The Reserve Bank of India or RBI kept key rates on hold while turning more dovish.
The inflation forecast for the first-half of the fiscal year was lowered to 2.0%-3.5%
from 4.5% earlier, while the forecast for the second-half was cut to 3.5%-4.5% from
5.0% earlier. In our view, Consumer Price Index or CPI inflation is likely to be well
within the RBI's revised target for 1HFY18,while it may overshoot the central bank’s
target in the second-half and average about 4.9% (excluding the house rent
allowance or HRA component recommended by the Seventh Central Pay
Commission), and about 5.7% including the HRA component.

However, the next two inflation readings before the August 2017 policy meeting are
likely to be well under 3%. The chance of a rate cut at the August meeting has now
increased, particularly if the RBI bases its decision on the inflation readings of the
preceding two months.

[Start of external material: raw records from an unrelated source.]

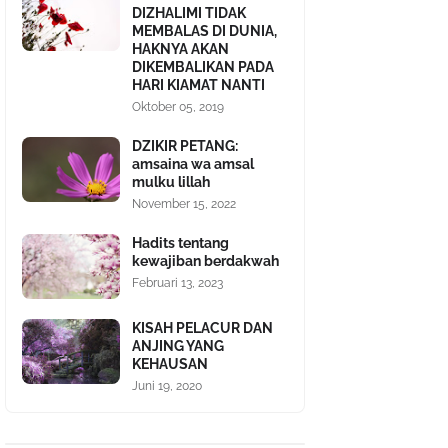
DIZHALIMI TIDAK
MEMBALAS DI DUNIA,
HAKNYA AKAN
DIKEMBALIKAN PADA
HARI KIAMAT NANTI
Oktober 05, 2019
DZIKIR PETANG:
amsaina wa amsal
mulku lillah
November 15, 2022
Hadits tentang
kewajiban berdakwah
Februari 13, 2023
KISAH PELACUR DAN
ANJING YANG
KEHAUSAN
Juni 19, 2020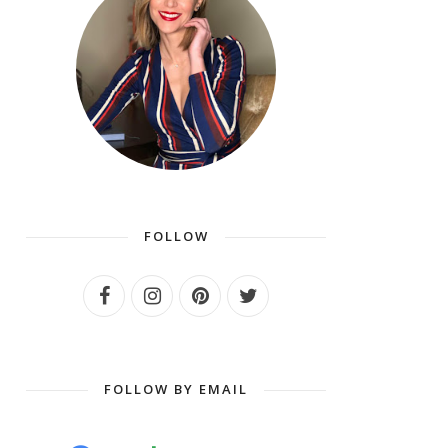
FOLLOW
FOLLOW BY EMAIL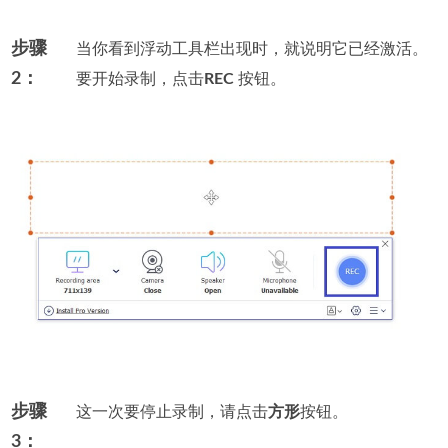
步骤
当你看到浮动工具栏出现时，就说明它已经激活。
2：
要开始录制，点击
REC
按钮。
步骤
这一次要停止录制，请点击
方形
按钮。
3：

There was one dissenting vote at the latest meeting, but
taking a decision at the August 2017 meeting is likely to be even tougher.

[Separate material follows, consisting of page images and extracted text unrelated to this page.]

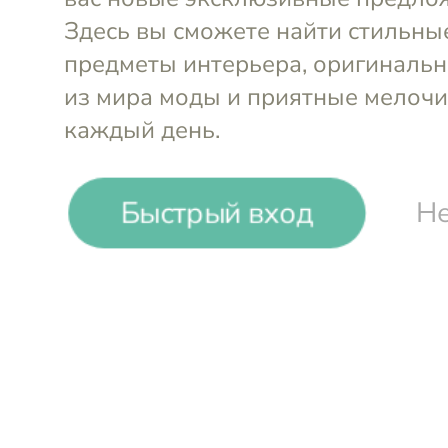
-
19
%
Быстрый вход
Не
DOIY
Ваза для цветов Love 15,5 см
Войти и смотреть цен
Вы всегда сможете видеть специал
участников клуба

Nevertheless if the RBI chooses to cut key rates in August 2017, it will not been very
long before the RBI will have to increase rates, as we continue to expect a rate hike
in early 2018 as inflation picks up.

The rate hikes, after a cut, may need to be more aggressive than otherwise
warranted. Should the RBI pause in August 2017, and see through the soft patch of
inflation, the rate hikes could be pushed back even if inflation witnesses an uptick
in the second-half of the year. The Statutory Liquidity Ratio or SLR was cut by
50bps to 20% to allow banks the room to meet their Liquidity Coverage Ratio or LCR
requirement under BaseI III regulations.